Although the atomic size of arsenic and antimony increases, their melting points decrease. Antimony has a layered structure, also a lower melting point than arsenic due to the free packing of atoms. Furthermore, because of the loose packing of atoms caused by metallic bonding, bismuth has a lower melting point than antimony. The boiling point of bismuth, on the other hand, gradually rises from nitrogen to bismuth.

5. Where Can I Find Notes of the Oxidation State of Group 15 Elements?

Vedantu has all of the notes and questions on group 15 and their oxidation states. Vedantu provides high-quality content to students at no cost. The content is structured in such a way that students can understand it more easily. To access the free content, students must first visit the Vedantu website and register. Students can use Vedantu's mobile app to do the same thing. Vedantu has content related to every subject. Signup for free now to make full use of it.

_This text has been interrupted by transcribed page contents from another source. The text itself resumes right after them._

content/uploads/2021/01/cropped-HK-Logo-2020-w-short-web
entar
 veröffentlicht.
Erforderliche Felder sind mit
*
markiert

6. Is Nitrogen Fluoride a True Example of +5 Oxidation State for Group 15 Members?

When compared with the rest of the Group 15, due to the highest electronegativity it possesses, NItrogen is regarded as the most non-metallic of the group. The most common oxides of NItrogen are +5, +3, and -3. The oxyacids and oxides of Nitrogen comprise of nitrogen oxide, nitrogen dioxide, and nitrous oxide, all of which have different practical applications. As far as Nitrogen Fluoride is concerned, it is indeed an example of +5 oxidation state for group 15 members. But this example is only theoretical as the compound has not been synthesized yet. You can use the example of N2O5 also.

7. Are Pnictogens and the Elements of Group 15 One and the Same Thing?

The greek word for suffocation or choking is “Pnico,” now as all the elements of Group 15 produce suffocating effects, they are also known as pnictogens. Group 15 is also known as the Nitrogen family. The elements of this group exhibit similar patterns in the configuration of the electrons. All the components of this group have 5 electrons in the outermost shell, 2 electrons in the s subshell and 3 unpaired electrons in the p subshell. Yes, any element of the group 15 of the periodic table is also called a pnictogen because the elements belong to the nitrogen family or nitrogen group of elements (nitrogen, phosphorus, arsenic, antimony, bismuth and moscovium).